Polecam szczerze, bo tym co dobre warto się dzielić!
@mojezachwycenia
Modlitwa, której potrzebujemy Michał Lubowicki
8,6
Ks. Michał Lubowicki w swej publikacji MODLITWA, KTÓREJ POTRZEBUJEMY zasugerował, że zamiast czytać jego książkę lepiej wykorzystać ten czas na modlitwę. Jakby nie patrzeć wyjdzie nam to korzystniej! I nie, nie dlatego, że to książka kiepska, nieciekawa, czy jakkolwiek nieatrakcyjna, bo to ostatnie co można o niej napisać. Autor po prostu zauważa jedną, zasadniczą rzecz, że jeśli chcemy się czegoś o modlitwie nauczyć i robić to "dobrze" to trzeba się po prostu modlić jakkolwiek umiemy. Swoimi słowami, czy wyuczonymi? Nieważne! Obie metody są słuszne! Bo zła modlitwa to taka modlitwa, której nie ma. I trudno się z tym nie zgodzić.

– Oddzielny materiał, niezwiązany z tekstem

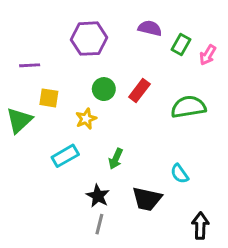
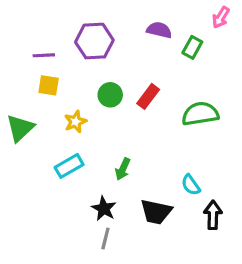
pink arrow: (208, 55) -> (221, 17), moved
purple line: (30, 65) -> (44, 55), moved
yellow square: (49, 98) -> (49, 85), moved
yellow star: (86, 119) -> (75, 122), moved
black arrow: (200, 226) -> (213, 215), moved

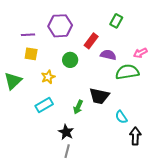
pink arrow: (221, 17) -> (140, 53), moved, turned 32
purple semicircle: (159, 30) -> (108, 55), moved
green rectangle: (192, 47) -> (116, 21), moved
red rectangle: (148, 96) -> (91, 41), moved
black trapezoid: (156, 212) -> (99, 96), moved

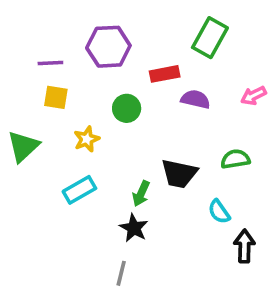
green rectangle: (116, 21) -> (210, 38), size x1.5
red rectangle: (91, 41) -> (165, 74), turned 42
green semicircle: (127, 72) -> (235, 159), moved, size x0.7
black star: (66, 132) -> (134, 228), moved

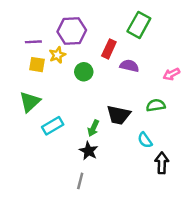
red rectangle: (165, 74) -> (109, 49), turned -54
pink arrow: (253, 96) -> (171, 74), moved
yellow star: (87, 139) -> (57, 55), moved
green triangle: (23, 146) -> (30, 102), moved

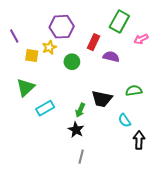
purple line: (33, 42) -> (14, 36), moved, turned 64
pink arrow: (171, 74) -> (141, 39), moved
gray line: (80, 181) -> (81, 157), moved

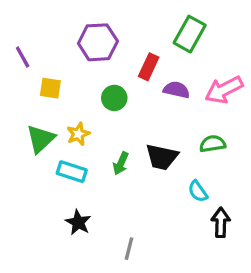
pink arrow: (141, 39) -> (224, 90), moved, size x1.6
yellow star: (49, 47) -> (78, 134), moved
cyan rectangle: (45, 108) -> (72, 172), turned 48
green arrow: (80, 110) -> (121, 163), moved
black star: (76, 130) -> (78, 222), moved

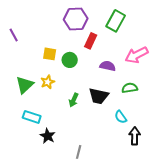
purple hexagon: (98, 42) -> (76, 19), moved
yellow square: (50, 88) -> (50, 54), moved
purple semicircle: (176, 90) -> (108, 66), moved
cyan rectangle: (72, 172) -> (32, 117), moved

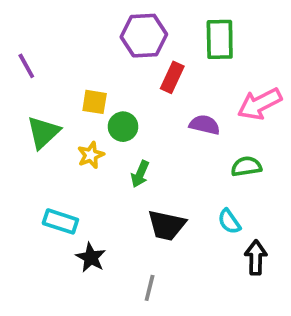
green rectangle: (116, 21) -> (220, 39), turned -30
green circle: (70, 60) -> (123, 127), moved
green triangle: (25, 85) -> (43, 132), moved
black trapezoid: (99, 96) -> (167, 225), moved
green arrow: (74, 100) -> (140, 174), moved

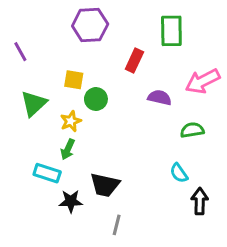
purple hexagon: (144, 36) -> (90, 25), moved
green arrow: (140, 174) -> (68, 149), moved
black trapezoid: (167, 225) -> (105, 185), moved
black star: (91, 257) -> (71, 201), turned -30

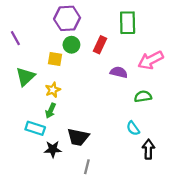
green circle: (96, 99) -> (71, 45), moved

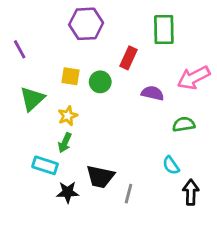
green circle: (71, 45) -> (100, 82), moved
gray line: (87, 167) -> (129, 194), moved

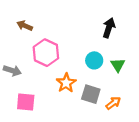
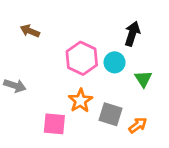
pink hexagon: (46, 53) -> (82, 58), moved
cyan circle: (94, 60) -> (115, 62), moved
pink square: (26, 102) -> (54, 124), moved

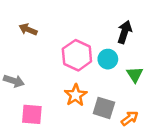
pink square: (54, 124) -> (32, 114), moved

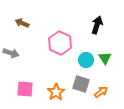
cyan circle: (108, 59) -> (86, 60), moved
gray arrow: (14, 81) -> (11, 53), moved
orange star: (76, 95) -> (56, 92), moved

Spędziłam z książką ks. Lubowickiego kilka dni i przyznaję, była dla mnie naprawdę odkrywcza. Autor skupił się na istotnych rzeczach związanych z modlitwą, ale i Eucharystią, Pismem Świętym i różnymi sakramentaliami. Nie wnikał w nie za bardzo, wręcz sugerował, aby ubogacić wiedzę Katechizmem, ale zaznaczył pewne aspekty, co już samo w sobie rusza sumienie i zmusza do myślenia, badania i szukania. Przyznaję, że skromność, prostota, pokora, ale i wiedza ks. Lubowickiego jest zauważalna podczas lektury gołym okiem Bardzo to szanuję.
Na koniec pójdę w ślad księdza i napiszę - zamiast czytać tę opinię wykorzystajcie ten czas lepiej - modląc się! Ale jeśli już zawędrowaliście tutaj i doczytaliście do końca to mam nadzieję, że moje polecenie tej książki przysporzy choć jednej osobie mnóstwa owoców. Naprawdę warto ją poznać.